Collected data:
# # # # # # #

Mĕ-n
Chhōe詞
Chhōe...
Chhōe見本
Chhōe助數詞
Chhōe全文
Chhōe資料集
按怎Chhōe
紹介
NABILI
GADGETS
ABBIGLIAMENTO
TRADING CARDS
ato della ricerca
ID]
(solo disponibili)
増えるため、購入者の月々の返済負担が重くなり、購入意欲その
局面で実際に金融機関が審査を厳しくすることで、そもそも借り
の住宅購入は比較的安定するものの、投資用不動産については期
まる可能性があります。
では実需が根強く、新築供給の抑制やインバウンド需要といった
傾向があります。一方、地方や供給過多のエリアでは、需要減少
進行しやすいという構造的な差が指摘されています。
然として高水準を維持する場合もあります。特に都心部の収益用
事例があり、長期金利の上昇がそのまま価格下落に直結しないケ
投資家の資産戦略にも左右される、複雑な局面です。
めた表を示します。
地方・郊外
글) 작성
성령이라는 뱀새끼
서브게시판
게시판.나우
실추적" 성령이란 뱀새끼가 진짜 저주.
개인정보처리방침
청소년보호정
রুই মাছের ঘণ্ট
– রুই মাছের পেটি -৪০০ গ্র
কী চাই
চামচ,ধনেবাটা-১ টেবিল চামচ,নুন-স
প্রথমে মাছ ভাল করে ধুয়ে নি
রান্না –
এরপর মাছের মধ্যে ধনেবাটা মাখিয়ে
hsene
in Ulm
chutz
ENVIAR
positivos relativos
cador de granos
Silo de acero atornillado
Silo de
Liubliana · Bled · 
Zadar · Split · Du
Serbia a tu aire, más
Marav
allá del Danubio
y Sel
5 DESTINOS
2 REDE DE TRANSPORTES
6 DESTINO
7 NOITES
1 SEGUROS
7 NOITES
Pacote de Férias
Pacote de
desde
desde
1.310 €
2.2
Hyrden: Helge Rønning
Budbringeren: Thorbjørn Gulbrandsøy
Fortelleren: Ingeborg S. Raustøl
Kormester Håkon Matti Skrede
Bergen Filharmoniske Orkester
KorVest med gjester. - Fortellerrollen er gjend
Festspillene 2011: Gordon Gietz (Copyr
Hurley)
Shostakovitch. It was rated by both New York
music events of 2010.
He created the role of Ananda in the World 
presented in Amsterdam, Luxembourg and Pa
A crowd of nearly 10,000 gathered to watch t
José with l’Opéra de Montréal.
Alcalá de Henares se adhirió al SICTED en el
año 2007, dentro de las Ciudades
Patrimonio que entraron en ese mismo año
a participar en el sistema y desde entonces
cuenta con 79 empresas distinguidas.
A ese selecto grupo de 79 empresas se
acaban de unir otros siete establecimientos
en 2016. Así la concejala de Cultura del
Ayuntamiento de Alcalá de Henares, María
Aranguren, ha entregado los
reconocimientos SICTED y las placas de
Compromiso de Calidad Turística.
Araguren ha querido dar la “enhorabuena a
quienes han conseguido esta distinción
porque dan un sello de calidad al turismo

# # # # # # #

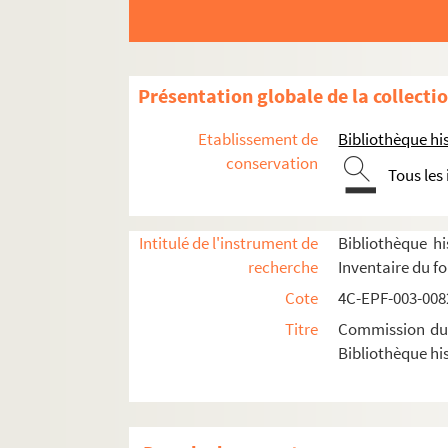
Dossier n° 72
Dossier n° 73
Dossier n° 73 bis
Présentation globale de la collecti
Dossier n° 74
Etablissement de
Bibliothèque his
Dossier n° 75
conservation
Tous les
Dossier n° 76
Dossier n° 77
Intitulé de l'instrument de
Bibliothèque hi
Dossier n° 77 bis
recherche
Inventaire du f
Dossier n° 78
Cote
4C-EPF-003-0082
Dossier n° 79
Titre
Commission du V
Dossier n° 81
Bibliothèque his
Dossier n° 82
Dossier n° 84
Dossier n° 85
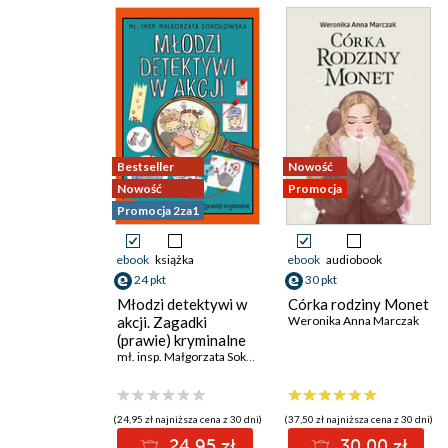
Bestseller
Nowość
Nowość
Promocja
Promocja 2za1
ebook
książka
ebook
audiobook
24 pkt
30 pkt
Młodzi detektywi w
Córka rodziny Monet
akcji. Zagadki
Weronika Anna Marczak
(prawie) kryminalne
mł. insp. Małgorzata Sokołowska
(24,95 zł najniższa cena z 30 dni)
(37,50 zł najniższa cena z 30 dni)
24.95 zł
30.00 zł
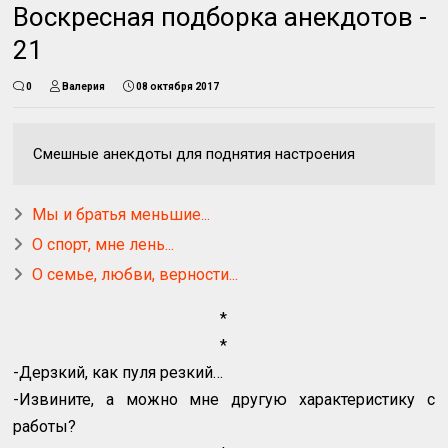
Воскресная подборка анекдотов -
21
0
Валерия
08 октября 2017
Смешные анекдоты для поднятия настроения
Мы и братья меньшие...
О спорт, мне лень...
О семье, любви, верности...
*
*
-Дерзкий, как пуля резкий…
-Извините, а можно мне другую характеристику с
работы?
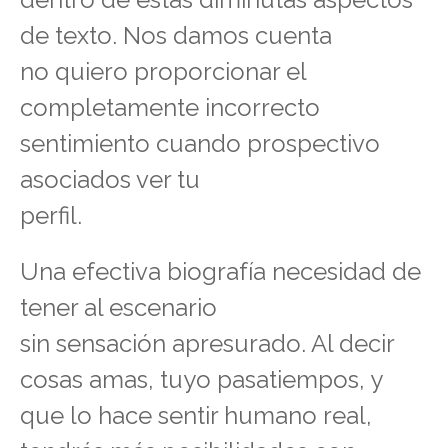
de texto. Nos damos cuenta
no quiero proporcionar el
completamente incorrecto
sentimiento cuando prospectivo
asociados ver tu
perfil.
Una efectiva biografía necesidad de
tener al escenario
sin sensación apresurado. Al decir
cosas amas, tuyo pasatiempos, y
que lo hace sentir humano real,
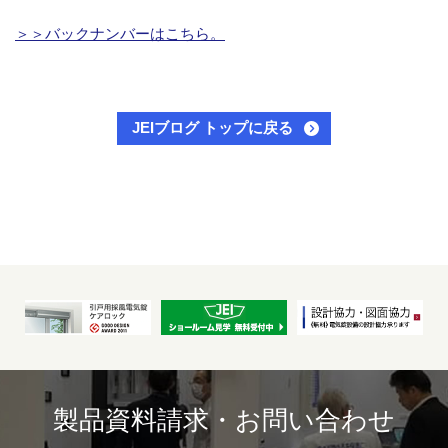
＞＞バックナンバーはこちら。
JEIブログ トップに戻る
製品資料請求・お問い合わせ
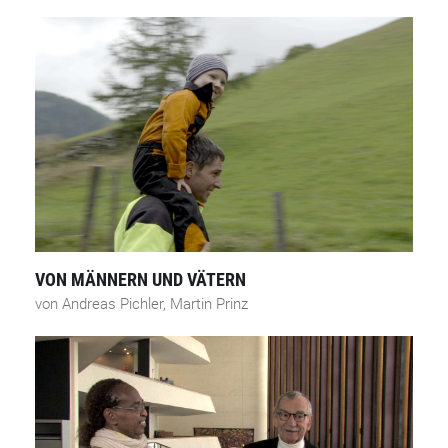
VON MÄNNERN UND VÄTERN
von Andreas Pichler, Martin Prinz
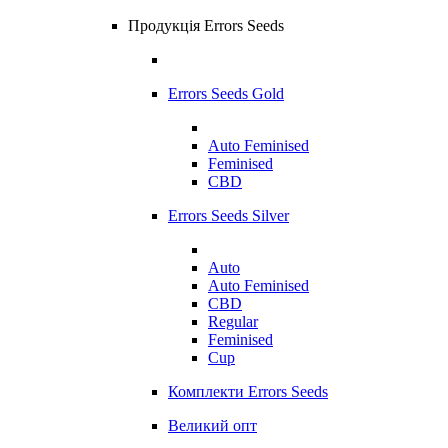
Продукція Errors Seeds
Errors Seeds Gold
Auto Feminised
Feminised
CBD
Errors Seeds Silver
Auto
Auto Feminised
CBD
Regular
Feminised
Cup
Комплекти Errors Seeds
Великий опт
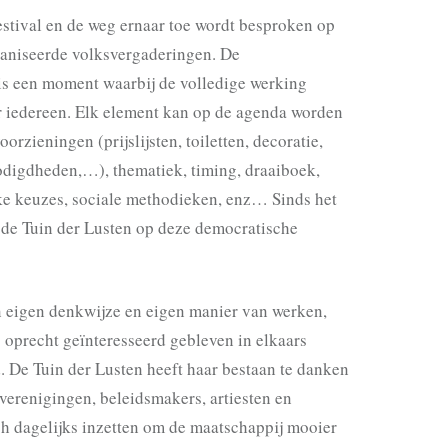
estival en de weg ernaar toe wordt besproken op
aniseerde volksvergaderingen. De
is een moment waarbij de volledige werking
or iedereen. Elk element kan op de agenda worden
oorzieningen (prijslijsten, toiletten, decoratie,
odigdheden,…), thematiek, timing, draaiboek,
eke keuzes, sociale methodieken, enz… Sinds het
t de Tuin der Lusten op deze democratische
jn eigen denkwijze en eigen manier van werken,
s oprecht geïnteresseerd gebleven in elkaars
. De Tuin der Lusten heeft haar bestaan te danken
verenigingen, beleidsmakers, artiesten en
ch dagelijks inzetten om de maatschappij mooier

# # # # # # #

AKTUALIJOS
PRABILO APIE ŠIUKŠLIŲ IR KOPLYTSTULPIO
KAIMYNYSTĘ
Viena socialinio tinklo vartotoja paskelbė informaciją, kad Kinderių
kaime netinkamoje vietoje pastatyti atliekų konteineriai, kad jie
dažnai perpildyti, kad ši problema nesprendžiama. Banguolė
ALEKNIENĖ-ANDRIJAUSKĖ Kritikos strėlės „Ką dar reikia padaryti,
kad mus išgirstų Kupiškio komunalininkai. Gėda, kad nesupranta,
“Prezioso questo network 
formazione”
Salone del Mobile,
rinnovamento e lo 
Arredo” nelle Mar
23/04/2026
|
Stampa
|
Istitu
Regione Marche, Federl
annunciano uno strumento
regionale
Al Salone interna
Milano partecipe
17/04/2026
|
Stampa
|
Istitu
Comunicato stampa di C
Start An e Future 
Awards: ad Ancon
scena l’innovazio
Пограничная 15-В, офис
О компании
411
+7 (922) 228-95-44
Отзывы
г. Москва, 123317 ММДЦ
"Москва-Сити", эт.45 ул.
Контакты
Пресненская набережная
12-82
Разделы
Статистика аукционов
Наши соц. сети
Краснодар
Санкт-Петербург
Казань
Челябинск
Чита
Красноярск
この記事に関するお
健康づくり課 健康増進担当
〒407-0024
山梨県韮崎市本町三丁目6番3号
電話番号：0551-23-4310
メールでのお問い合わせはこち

# # # # # # #

WORK TO BE COMPLETED => Once the line with "asociados ver tu" is found above, transcribe each line from it through the line with "ch dagelijks inzetten", exactly, and omit the pictures.

ANSWER SECTION =>
asociados ver tu
perfil.
Una efectiva biografía necesidad de
tener al escenario
sin sensación apresurado. Al decir
cosas amas, tuyo pasatiempos, y
que lo hace sentir humano real,
＞＞バックナンバーはこちら。
JEIブログ トップに戻る
製品資料請求・お問い合わせ
VON MÄNNERN UND VÄTERN
von Andreas Pichler, Martin Prinz
Продукція Errors Seeds
Errors Seeds Gold
Auto Feminised
Feminised
CBD
Errors Seeds Silver
Auto
Auto Feminised
CBD
Regular
Feminised
Cup
Комплекти Errors Seeds
Великий опт
estival en de weg ernaar toe wordt besproken op
aniseerde volksvergaderingen. De
is een moment waarbij de volledige werking
or iedereen. Elk element kan op de agenda worden
oorzieningen (prijslijsten, toiletten, decoratie,
odigdheden,…), thematiek, timing, draaiboek,
eke keuzes, sociale methodieken, enz… Sinds het
t de Tuin der Lusten op deze democratische
jn eigen denkwijze en eigen manier van werken,
s oprecht geïnteresseerd gebleven in elkaars
. De Tuin der Lusten heeft haar bestaan te danken
verenigingen, beleidsmakers, artiesten en
ch dagelijks inzetten om de maatschappij mooier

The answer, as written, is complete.